Black Like Me: You can step into a black person's shoes. But once you do that, you can never truly step out. That's both the lesson and the warning in Mansfield native John Howard Griffin's true story about his journey through the South as a black man, which he achieved through medication, ultraviolet rays and sheer force of will. No one was prepared for the aftermath, though.

"We Wear the Mask": Paul Laurence Dunbar's poem, at its base about pain, is sweeping even in its brevity. With torn and bleeding hearts, we smile ... You won't be able to stop the swift intake of breath, followed by a long exhale. Written: 1896. Relevant: Now.
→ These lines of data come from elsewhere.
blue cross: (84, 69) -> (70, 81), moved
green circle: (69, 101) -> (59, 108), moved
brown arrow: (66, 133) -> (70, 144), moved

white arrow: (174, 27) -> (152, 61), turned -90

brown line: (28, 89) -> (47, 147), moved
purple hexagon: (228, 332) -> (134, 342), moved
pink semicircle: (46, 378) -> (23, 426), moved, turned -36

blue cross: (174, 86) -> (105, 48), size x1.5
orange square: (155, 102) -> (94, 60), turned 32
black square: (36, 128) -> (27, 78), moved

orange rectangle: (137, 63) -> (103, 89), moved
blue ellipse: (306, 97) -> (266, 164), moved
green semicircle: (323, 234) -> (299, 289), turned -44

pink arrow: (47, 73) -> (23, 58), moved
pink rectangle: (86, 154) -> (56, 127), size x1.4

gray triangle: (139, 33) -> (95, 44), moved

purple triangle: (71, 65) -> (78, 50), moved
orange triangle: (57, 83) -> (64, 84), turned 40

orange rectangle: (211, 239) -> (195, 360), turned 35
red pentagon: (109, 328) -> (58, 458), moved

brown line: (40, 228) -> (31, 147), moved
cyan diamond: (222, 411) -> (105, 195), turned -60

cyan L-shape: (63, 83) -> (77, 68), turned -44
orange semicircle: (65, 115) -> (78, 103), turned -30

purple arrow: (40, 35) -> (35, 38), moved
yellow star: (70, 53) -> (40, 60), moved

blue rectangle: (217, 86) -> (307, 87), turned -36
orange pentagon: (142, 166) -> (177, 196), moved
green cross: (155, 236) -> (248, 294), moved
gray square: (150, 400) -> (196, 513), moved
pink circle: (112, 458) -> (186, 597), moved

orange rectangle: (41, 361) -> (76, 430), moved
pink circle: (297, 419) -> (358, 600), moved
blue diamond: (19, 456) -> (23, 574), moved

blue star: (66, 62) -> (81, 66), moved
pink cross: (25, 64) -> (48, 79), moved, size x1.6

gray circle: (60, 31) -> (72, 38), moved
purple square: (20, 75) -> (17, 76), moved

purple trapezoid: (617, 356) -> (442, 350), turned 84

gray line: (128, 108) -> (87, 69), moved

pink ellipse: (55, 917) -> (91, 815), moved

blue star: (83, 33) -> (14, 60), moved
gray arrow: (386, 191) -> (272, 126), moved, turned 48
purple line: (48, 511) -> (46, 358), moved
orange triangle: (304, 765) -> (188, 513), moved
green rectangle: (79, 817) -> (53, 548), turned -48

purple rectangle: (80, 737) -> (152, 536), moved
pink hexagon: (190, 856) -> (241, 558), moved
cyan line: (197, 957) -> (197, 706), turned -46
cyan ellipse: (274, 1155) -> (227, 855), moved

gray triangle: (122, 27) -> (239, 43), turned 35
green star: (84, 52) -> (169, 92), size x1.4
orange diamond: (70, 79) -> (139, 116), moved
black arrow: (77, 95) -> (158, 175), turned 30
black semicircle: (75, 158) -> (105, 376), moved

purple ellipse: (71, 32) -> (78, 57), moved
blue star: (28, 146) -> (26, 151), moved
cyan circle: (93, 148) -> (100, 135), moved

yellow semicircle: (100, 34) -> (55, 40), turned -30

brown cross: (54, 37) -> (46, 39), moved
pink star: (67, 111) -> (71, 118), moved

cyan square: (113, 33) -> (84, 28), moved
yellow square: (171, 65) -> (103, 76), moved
VSB: Damon Young is editor of online magazine verysmartbrothas.com. He is insightful and hysterical -- funny, not the other kind -- about race, pop culture and whatever pops into his well-oiled brain. And it's sometimes inciteful, too, asking the reader to think deeper about everyday things. How do you know if the person you count as your black friend really likes you? Let him count the ways. The website will grab you by the headlines, i.e. 'Real Talk, Viola Davis's Spontaneous Snot Bubble in Fences Should Have Won an Oscar Too' and 'I'm Suffering From "Every Time I Hear 'First Lady' I Think 'Michelle Obama' Even Though She Ain't It Anymore" Syndrome,' and keep you with the sharp writing. His contributors play the long game, too. Witness Kayle Barnes' 'For Colored People Still Thinking About Dating Interracially When Watching Get Out Wasn't Enough.'

How to Be Black: In what amounts to a memoir, Baratunde Thurston gathers some friends to help him look at what it means to be black. It's a clever take-down of the theory that there's a monolithic black experience. There are certain cultural touchstones, yes. And Get Out will surely be one of those, the kind that wear the sheen of having been handled so many times. SPOILER ALERT: Just as those police lights in Get Out evoked hopelessness, despair and shrugs all at the same time, the "black experience" is just as varied as those reactions.